In China, government subsidies result in most PV solar power products being used in rural areas. If cities are able to use more PV solar power, it will create a huge market which would be beneficial for Chinese producers who are struggling in overseas markets because of trade disputes.
"The government regulations and policies play an important role in the development of the industry," said Wu.
The government will also help companies in the solar sector increase annual sales. It aims to have at least one company reaching 100 billion yuan in sales by 2015, and between three and five companies reaching 50 billion yuan by the same date.
"The plan will bring opportunities for thin-film PV panels," said a staff member, who declined to be named, at Hanergy Holdings Group Co Ltd, a producer of thin-film PV panels.

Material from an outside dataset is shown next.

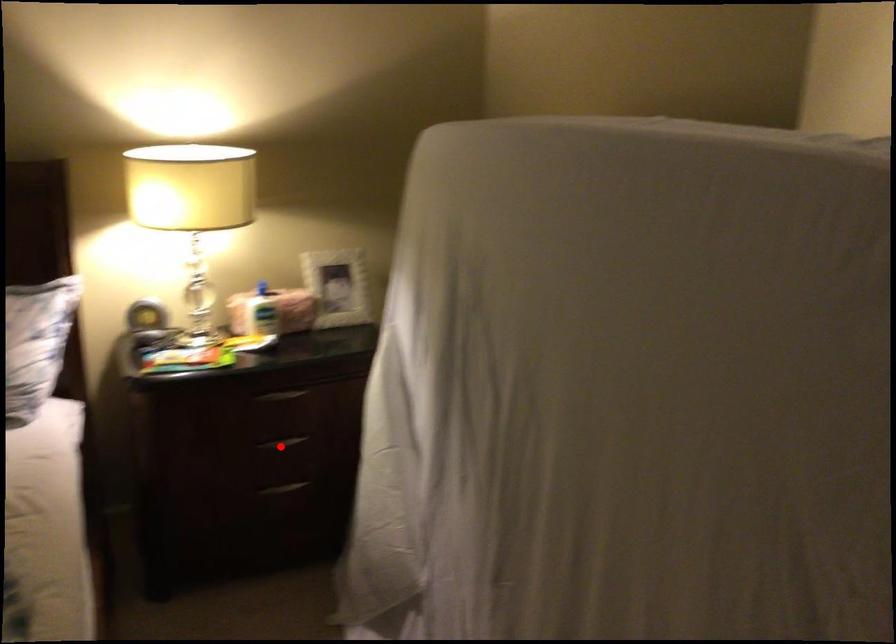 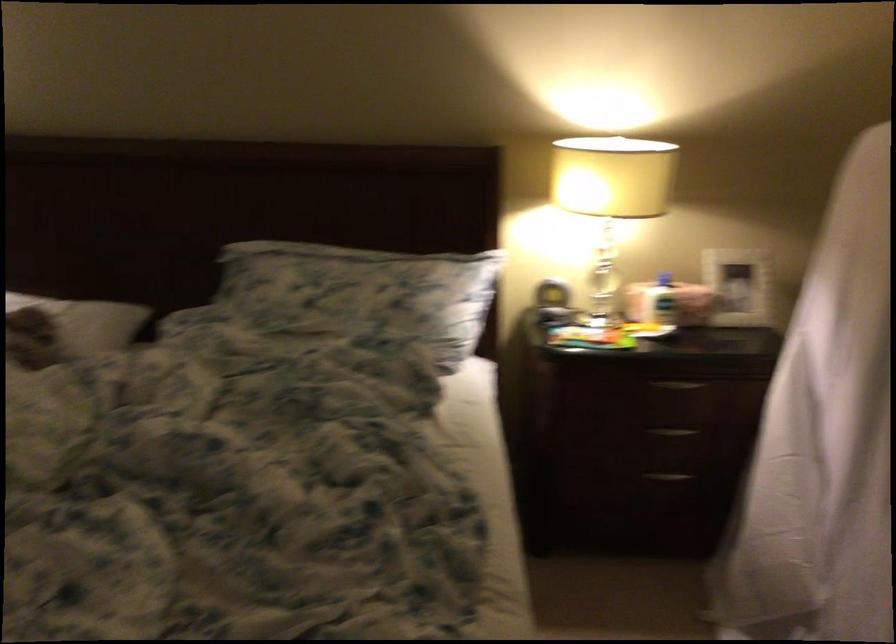 Find the pixel in the second image that matches the highlighted location in the first image.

According to the plan, China will put more effort into the production technology for Building Integrated PV in the coming years.
"The thin-film PV panels have many advantages for BIPV projects, so the plan will be beneficial for the company’s future production and sales," said the staff member. "In fact, polysilicon solar panels and thin-film PV panels should not be competitors in the market. Instead, their markets are different."
In terms of solar technology, China aims to increase the conversion efficiency of monocrystalline silicon solar cells to 21 percent, polysilicon cells to 19 percent and amorphous silicon cells to 12 percent by 2015, according to the plan.
Eighty percent of solar equipment and auxiliary materials will be produced domestically, according to the plan.
During the 11th Five-Year-Plan (2005-10), China’s solar panel production grew at more than 100 percent annually. The country’s total output reached 10 gW in 2010, accounting for half of global production.
However, more than 90 percent of the products are exported to Europe and the United States. The industry’s strong reliance on overseas markets has prompted concerns from industry experts who hope that China will provide more incentives to expand the domestic market.